DIRECTIONS: Every line below that has the word "facile" counts once; report how many lines that makes, with no other words.

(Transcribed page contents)
┏━━

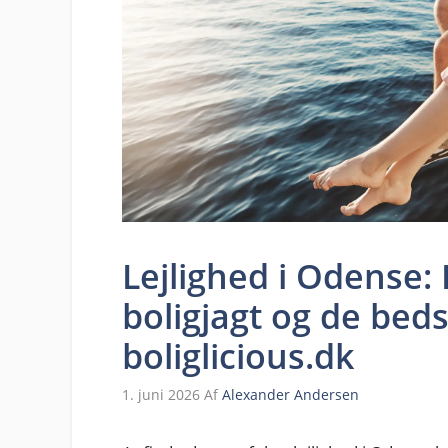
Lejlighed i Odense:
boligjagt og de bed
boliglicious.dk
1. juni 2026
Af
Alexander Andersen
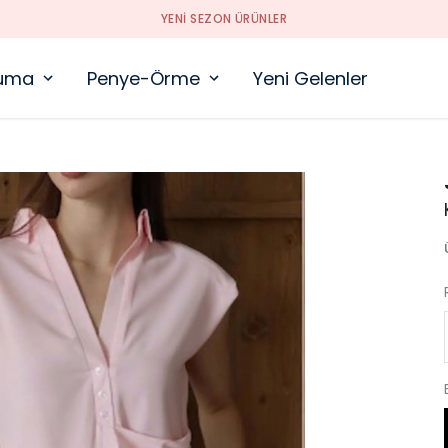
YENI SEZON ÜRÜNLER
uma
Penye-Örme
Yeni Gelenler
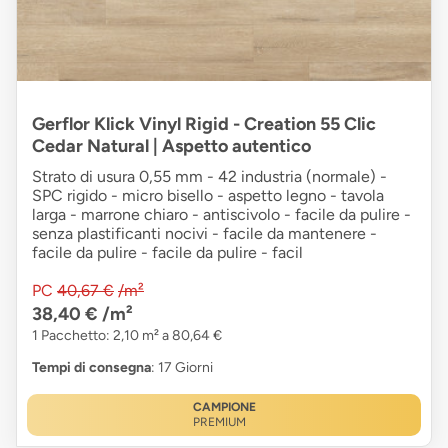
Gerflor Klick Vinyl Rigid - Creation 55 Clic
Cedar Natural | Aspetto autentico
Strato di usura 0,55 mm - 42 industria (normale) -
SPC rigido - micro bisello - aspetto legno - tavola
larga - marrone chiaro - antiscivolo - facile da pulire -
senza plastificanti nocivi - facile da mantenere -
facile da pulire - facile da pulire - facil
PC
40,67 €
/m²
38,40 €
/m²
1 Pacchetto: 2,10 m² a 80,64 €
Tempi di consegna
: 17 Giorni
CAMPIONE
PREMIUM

┗━━
┏━━

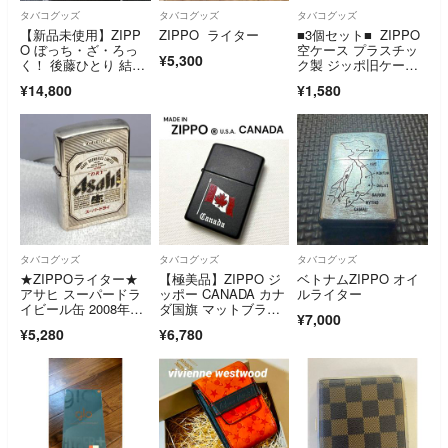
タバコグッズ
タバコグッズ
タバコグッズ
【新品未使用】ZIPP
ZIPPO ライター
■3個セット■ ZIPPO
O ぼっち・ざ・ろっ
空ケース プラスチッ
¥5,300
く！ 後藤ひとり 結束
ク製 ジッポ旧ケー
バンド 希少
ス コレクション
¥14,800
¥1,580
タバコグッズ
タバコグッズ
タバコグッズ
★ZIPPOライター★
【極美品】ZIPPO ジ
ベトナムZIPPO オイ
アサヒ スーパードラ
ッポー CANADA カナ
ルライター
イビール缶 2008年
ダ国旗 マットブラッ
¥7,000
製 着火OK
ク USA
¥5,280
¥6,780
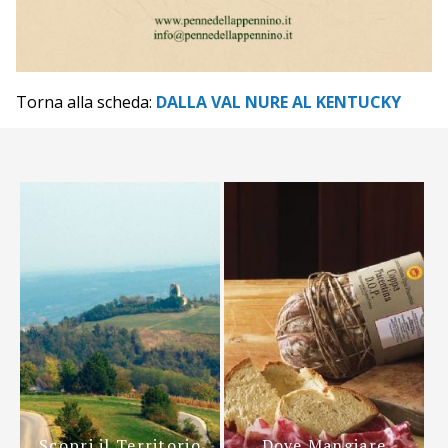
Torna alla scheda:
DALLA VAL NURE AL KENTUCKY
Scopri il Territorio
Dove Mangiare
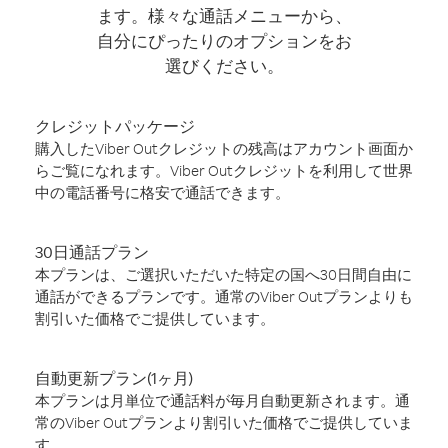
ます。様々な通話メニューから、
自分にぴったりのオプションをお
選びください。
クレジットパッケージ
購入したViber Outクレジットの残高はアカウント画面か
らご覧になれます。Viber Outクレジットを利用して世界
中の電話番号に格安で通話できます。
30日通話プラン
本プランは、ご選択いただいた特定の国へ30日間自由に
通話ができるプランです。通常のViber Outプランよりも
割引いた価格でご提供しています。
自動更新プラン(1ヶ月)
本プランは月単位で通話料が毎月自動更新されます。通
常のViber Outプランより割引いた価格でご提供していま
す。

┗━━

RESPONSE FOR THIS EXERCISE: 3